Extracted data below:
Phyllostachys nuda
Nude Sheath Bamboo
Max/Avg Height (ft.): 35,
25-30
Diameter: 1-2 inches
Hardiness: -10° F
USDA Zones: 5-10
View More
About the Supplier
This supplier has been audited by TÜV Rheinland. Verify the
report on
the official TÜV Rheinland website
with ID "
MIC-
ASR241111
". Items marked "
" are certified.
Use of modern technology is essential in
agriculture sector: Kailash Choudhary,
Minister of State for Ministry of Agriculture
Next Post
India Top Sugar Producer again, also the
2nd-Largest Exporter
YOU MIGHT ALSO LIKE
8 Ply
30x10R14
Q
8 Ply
End of Extracted data.
Extracted data below:
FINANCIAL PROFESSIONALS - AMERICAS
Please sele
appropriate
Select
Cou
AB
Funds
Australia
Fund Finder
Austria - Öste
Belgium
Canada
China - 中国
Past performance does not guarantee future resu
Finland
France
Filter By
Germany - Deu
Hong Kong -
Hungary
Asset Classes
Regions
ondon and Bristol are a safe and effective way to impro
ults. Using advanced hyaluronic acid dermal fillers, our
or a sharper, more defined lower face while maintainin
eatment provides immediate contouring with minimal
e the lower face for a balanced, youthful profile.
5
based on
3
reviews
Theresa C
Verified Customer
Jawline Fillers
End of Extracted data.
To do: In the records above, find each line that holds the word "face"; copy all such lines.

Worked solution:
or a sharper, more defined lower face while maintainin
e the lower face for a balanced, youthful profile.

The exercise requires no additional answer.